Article IV.4 : Les tribunaux ecclésiastiques ont préséance sur les tribunaux temporels, les premiers pouvant dessaisir les seconds pour les cas jugés de leur ressort. L’action temporelle In Gratebus s'éteint alors ou, si nécessaire, sert de support à l’application de la sentence prononcée par le tribunal religieux.

Article IV.5 : Les prévenus peuvent faire appel des décisions des tribunaux inquisitoriaux auprès du Tribunal de la Rote Apostolique et de la Cassation à Rome.

Article IV.6 : En cas de désaccord sur l'application d'une peine ou d'un appel ou sur le dessaisissement, une commission quadripartite comprenant un juge d’appel de la Sainte Inquisition, l’Archevêque de Besançon, le juge de Franche-Comté et le Franc-Comte, se réunira, devant chercher la solution juridique respectant au mieux la forme et les droits de la défense.

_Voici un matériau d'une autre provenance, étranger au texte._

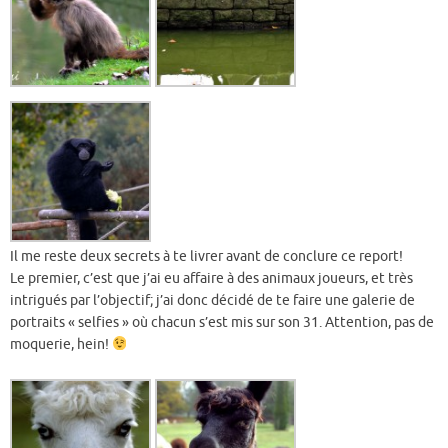
Il me reste deux secrets à te livrer avant de conclure ce report!
Le premier, c’est que j’ai eu affaire à des animaux joueurs, et très
intrigués par l’objectif; j’ai donc décidé de te faire une galerie de
portraits « selfies » où chacun s’est mis sur son 31. Attention, pas de
moquerie, hein!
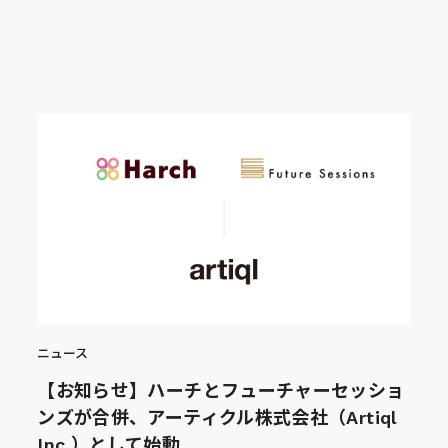
ニュース
【お知らせ】ハーチとフューチャーセッショ
ンズが合併、アーティクル株式会社（Artiql
Inc.）として始動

Le Franc-Comte a le dernier mot en cas de désaccord.

Article IV.7 : Les jugements de l'Église en matière matrimoniale prennent effet civil.


V - Des privilèges de clergie.

Article V.1 : L'archevêque de Besançon peut lever une garde épiscopale au sein du comté, mais elle ne doit pas porter atteinte aux intérêts de ce dernier.

Article V.2 : Les modalités de déplacements des corps d’armés, lances et armées de cette garde font l'objet d'un traité séparé avec la Congrégation des Sanctes Armées.

Article V.3 : Sauf dérogation, il est interdit de pénétrer en armes dans les bâtiments qui sont propriété de l'Eglise aristotélicienne, tels que les lieux de culte et le palais épiscopal.

Article V.4 : Tout individu est admis a trouver refuge dans les lieux de culte aristotéliciens, selon le droit coutumier d'asile.

Article V.5 : Tout artisan sur le point d'entrer dans la Voie de l'Eglise pourra demander au comté un prêt sans intérêt d'un minimum de 500 écus, selon les conditions éventuelles de la loi franc-comtoise.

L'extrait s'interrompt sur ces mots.